Advice: I wouldn't start out with a full-day timelapse as my first project. Start with something simpler and of shorter duration to build experince. Like a sunset over, say, 30 minutes.

If you're going to put your camera out for a whole day, then you need to protect it from heat and rain. Prepare for that.

Memory cards: I am quite convinced that you could switch it in 15 seconds, although I haven't tried to do it under a hard real-time deadline. If you have a large-capacity SDHC/XC card, you could add that and let the camera overflow to the SD slot. Remember that the 5D3 refuses to store date to the cards while memory card door is open, so this won't help you to get a longer swapping time.
Alternative: Since you won't have a high datarate for the timelapses, you _could_ buy a cheap high-capacity SDXC card for this purpose.

Battery: I have made 2528 shots in a single day on a single LP-E6 battery and still had ~20% power left on the battery. You should be fine.


----------



## Antono Refa (Jul 20, 2015)

kaihp said:


> Advice: I wouldn't start out with a full-day timelapse as my first project. Start with something simpler and of shorter duration to build experince. Like a sunset over, say, 30 minutes.



Point well made & taken.



kaihp said:


> If you're going to put your camera out for a whole day, then you need to protect it from heat and rain. Prepare for that.

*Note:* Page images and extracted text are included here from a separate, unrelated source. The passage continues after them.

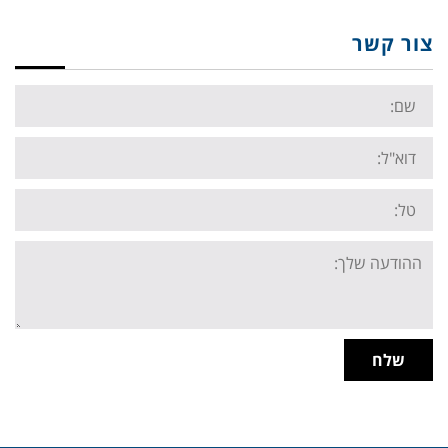
צור קשר
Name:
Email:
Tel:
Your
message:
שלח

I'm sure there wouldn't be any rain, question is how to protect it against heat, esp as I'd like to shoot a landscape with the sun in it. I thought of making a hole in a white umbrella, and have the lens' front element stick out of it, having the umbrella cast a shadow on the camera.



kaihp said:


> Memory cards: I am quite convinced that you could switch it in 15 seconds, although I haven't tried to do it under a hard real-time deadline. If you have a large-capacity SDHC/XC card, you could add that and let the camera overflow to the SD slot. Remember that the 5D3 refuses to store date to the cards while memory card door is open, so this won't help you to get a longer swapping time.



I thought of using the cheapest large SD card w/ adapter in the CF card, and let that overflow to a second (again, cheapest large) SD card in the SD slot. I'm not certain what would happen if I switch the first one - would the camera overflow to it when the second card is full?




kaihp said:


> Battery: I have made 2528 shots in a single day on a single LP-E6 battery and still had ~20% power left on the battery. You should be fine.



Good news.

Thanks for your reply!


----------



## distant.star (Jul 20, 2015)

.
This is the best thing I've seen on the subject...

https://youtu.be/vGFnrOsdobw


----------



## RustyTheGeek (Jul 24, 2015)

*distant.star*, that's a great tutorial!!

I also think this might come in handy...

http://www.thewhippersnapper.com/LittleBramper/Site/Home.html


----------